Censé écouter les directives de l’archevêque et les nouvelles mesures du diocèse pour prévenir tout nouveau scandale de pédophilie en son sein, un prêtre s’est levé dans l’assistance. Et a choisi de raconter son histoire, celle d’un jeune homme agressé sexuellement il y a une quarantaine d’années par un homme d’Eglise et un ancien séminariste.
"Lorsque j’ai pris conscience du mal, comment cela m’avait pourri la vie notamment dans la relation avec les autres, il était trop tard pour porter plainte, pas assez pour penser au suicide. J’ai prévenu l’évêque du prêtre en question qui a été convoqué et a reconnu les faits. J’ai aussi contacté les deux agresseurs qui ont fait un chèque. Cela valait reconnaissance du dommage et m’a aidé à payer la psychanalyse.
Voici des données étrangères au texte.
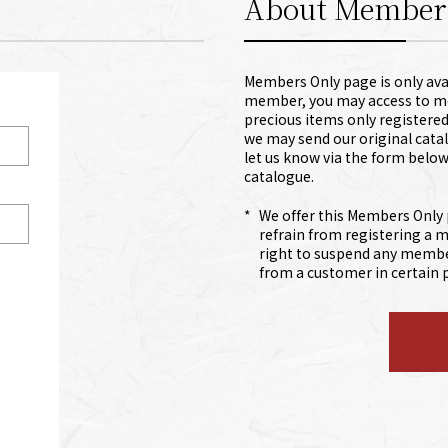
About Member
Members Only page is only avai
member, you may access to mem
precious items only registere
we may send our original catal
let us know via the form below
catalogue.
*
We offer this Members Only 
refrain from registering a 
right to suspend any member
from a customer in certain p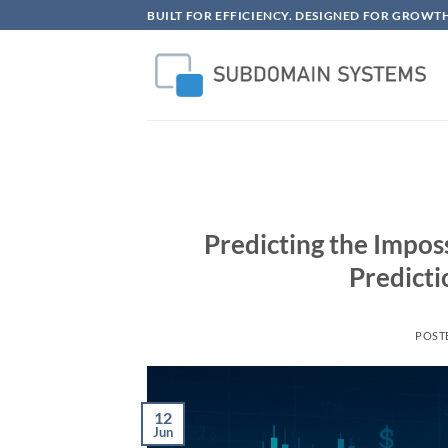
Skip
BUILT FOR EFFICIENCY. DESIGNED FOR GROWTH
to
content
Predicting the Impos
Predicti
POST
12
Jun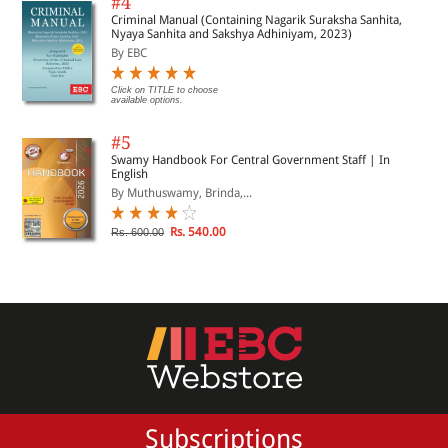
#4
Criminal Manual (Containing Nagarik Suraksha Sanhita,
Nyaya Sanhita and Sakshya Adhiniyam, 2023)
By EBC
Click on TITLE to choose
available options.
#5
Swamy Handbook For Central Government Staff | In
English
By Muthuswamy, Brinda,...
Rs. 540.00
Rs. 600.00
Subscriptions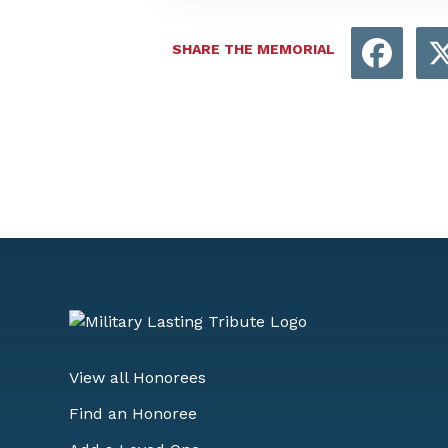
Face
SHARE THE MEMORIAL
View all Honorees
Find an Honoree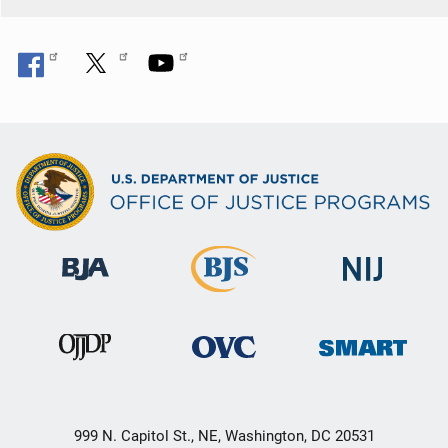
999 N. Capitol St., NE, Washington, DC 20531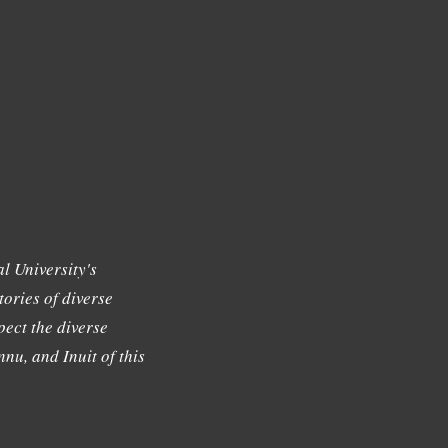
l University's
tories of diverse
ect the diverse
nu, and Inuit of this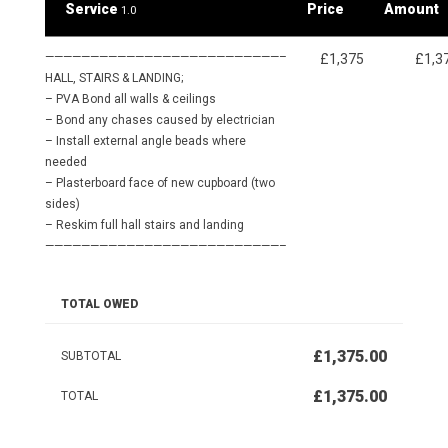
Service
Price
Amount
1.0
——————————————————————————–
£1,375
£1,3
HALL, STAIRS & LANDING;
– PVA Bond all walls & ceilings
– Bond any chases caused by electrician
– Install external angle beads where
needed
– Plasterboard face of new cupboard (two
sides)
– Reskim full hall stairs and landing
——————————————————————————–
TOTAL OWED
£1,375.00
SUBTOTAL
£1,375.00
TOTAL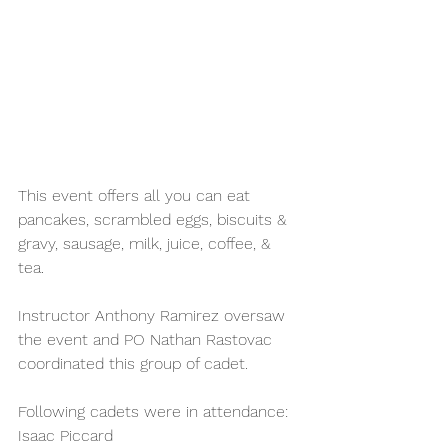
This event offers all you can eat 
pancakes, scrambled eggs, biscuits & 
gravy, sausage, milk, juice, coffee, & 
tea. 
Instructor Anthony Ramirez oversaw 
the event and PO Nathan Rastovac 
coordinated this group of cadet.
Following cadets were in attendance:
Isaac Piccard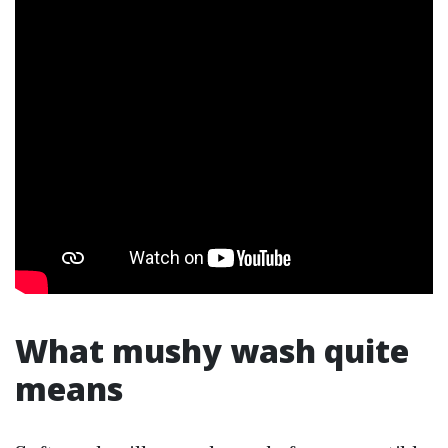
What mushy wash quite
means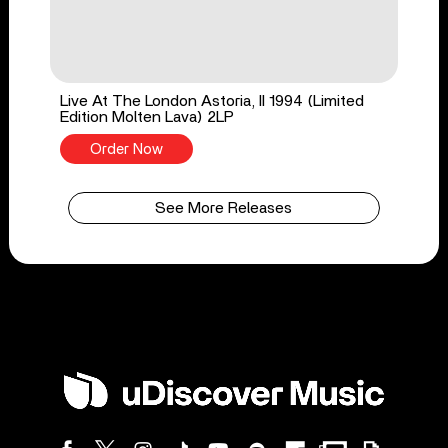
Live At The London Astoria, II 1994 (Limited
Edition Molten Lava) 2LP
Order Now
See More Releases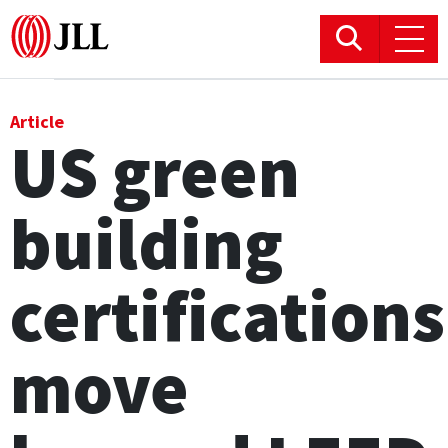
Office
Article
US green
Logistics & Industrial
building
Retail
Hotels
certifications
Residential
move
Research commentary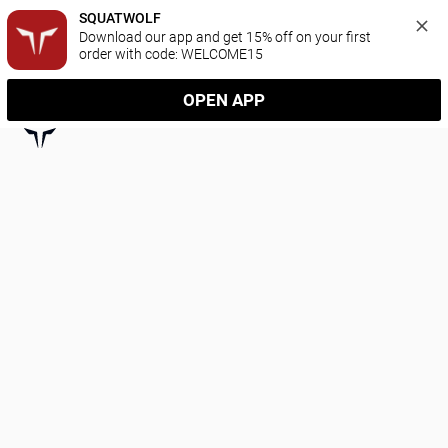
SQUATWOLF
Download our app and get 15% off on your first 
order with code: WELCOME15
OPEN APP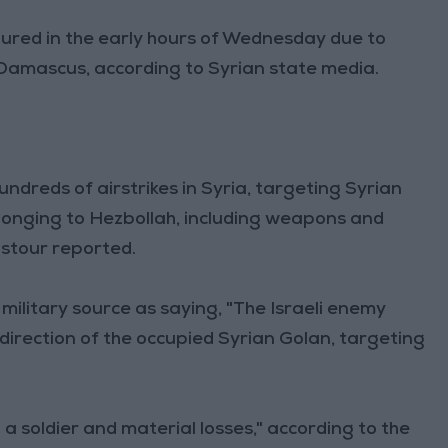
injured in the early hours of Wednesday due to
r Damascus, according to Syrian state media.
undreds of airstrikes in Syria, targeting Syrian
elonging to Hezbollah, including weapons and
stour reported.
ilitary source as saying, "The Israeli enemy
direction of the occupied Syrian Golan, targeting
to a soldier and material losses," according to the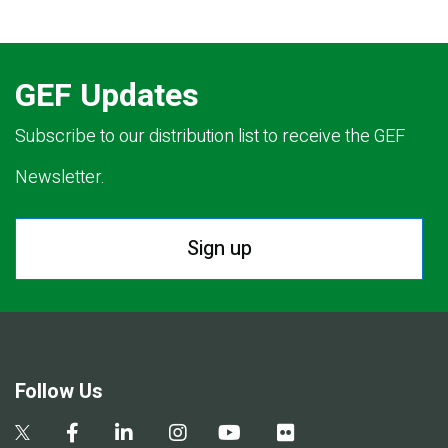
GEF Updates
Subscribe to our distribution list to receive the GEF
Newsletter.
Sign up
Follow Us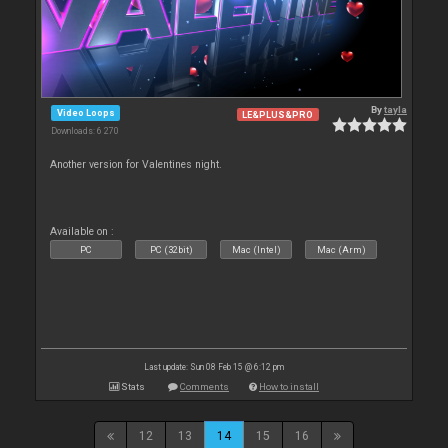
By
tayla
Video Loops
LE&PLUS&PRO
Downloads: 6 270
Another version for Valentines night.
Available on :
PC
PC (32bit)
Mac (Intel)
Mac (Arm)
Last update: Sun 08 Feb 15 @ 6:12 pm
Stats
Comments
How to install
12
13
14
15
16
Le Cardinal Billé (archevêque de Lyon de 1998 à 2002 ndlr) m’avait reçu et écouté", a raconté la victime devenue prêtre. Avant de s’attaquer frontalement à Mgr Barbarin.
"La demande de pardon de l’évêque lors de la messe chrismale emprunte les mots de François. Mais elle se termine par un ajout qui le disculpe au moment même où il demande pardon : "quand bien même je n’étais pas évêque au moment de ces faits abominables". Le Pape n’avait pas eu besoin de minorer sa responsabilité. On ne plaide pas les circonstances atténuantes au moment même où l’on demande pardon.
Même reçu comme parole malheureuse, le fameux "la majorité des faits, grâce à Dieu, sont prescrits", révèle, malgré toutes les dénégations, que notre évêque ne pense pas avec les victimes. Seul l’agresseur se réjouit de la prescription", a pourfendu le prêtre qui a préféré garder l’anonymat auprès de nos confrères.
"Digne du pervers lui-même ou d'une secte"
On imagine l’ambiance au centre Valpré. D’autant que le ton du texte va crescendo dans les reproches faits au diocèse tout entier. Les pratiques d’un autre temps de Régine Maire, qui avait reçu plusieurs victimes du père Preynat ? "Nous atteignons un sommet dans la violence et la manipulation, digne du pervers lui-même ou d’une secte : obliger la victime à tenir la main de son agresseur et à pardonner (comme nous pardonnons aussi), tout cela sacralisé par des prières. C’est un second viol qui dénonce soit le cynisme de ceux qui ont pensé le dispositif soit leur incompétence criminelle. L’évêque pouvait-il l’ignorer ? Espérait-il qu’ensuite les victimes, guéries, se tairaient ?".
Le prêtre a enfin conclu en appelant Philippe Barbarin à sortir de son silence et à publiquement s’afficher aux côtés des victimes de pédophilie. "Le travail de la justice sera long, surtout s’il y a appel, peut-être plusieurs années. Les victimes ne peuvent attendre l’issue de la procédure pour que nous prenions position".